August 03, 1986|Andrew Weinberger | Weinberger is a novelist and frequent reviewer of Japanese fiction. and

"Singular Rebellion" may have won the coveted Tanizaki prize in Japan, but you won't be able to give it away in this country. What do you do, after all, with a comedy that's not even remotely funny? With a translation that reads more like directions on a package of instant tofu? With characters and plot twists that do nothing and go nowhere?

You try to explain it, that's what you do. You exonerate the author: You say that the Japanese language is an absolute gold mine of puns, double-entendres, nuances and innuendoes that rarely survive in the hands of an English translator.

This is true, but it won't help you unless you treat it as a warning to proceed at your own risk. By American standards, the plot is thin, TV fare, and dated even at that: Eisuke Mabuchi, a middle-aged widower who sells electrical goods, is finessed into marrying his much younger fashion model mistress, Yukari Nonomiya. Now, on the face of it, you might not think this is humorous. But in Japan, where propriety and social position count for a lot, when a salaried man in his 40s marries a fashion model in her 20s--what can I say?--they laugh.

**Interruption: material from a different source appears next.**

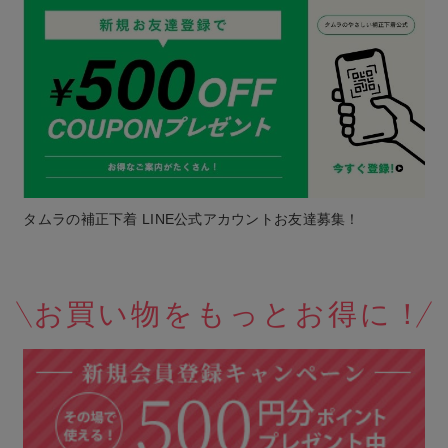
タムラの補正下着 LINE公式アカウントお友達募集！
お買い物をもっとお得に！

For anyone who can sit through the lethargic pace, the visual drought and the frequent cliches ("Well, thank heaven for that, at least. Every cloud has a silver lining. I must say, Eisuke, your remark was rather abrupt, you know, like an arrow from the blue."), Maruya's tale does offer up some small sociological consolation prizes. But comedies, like most fine wines, just don't travel well, and this is one bottle in particular that should have stayed home.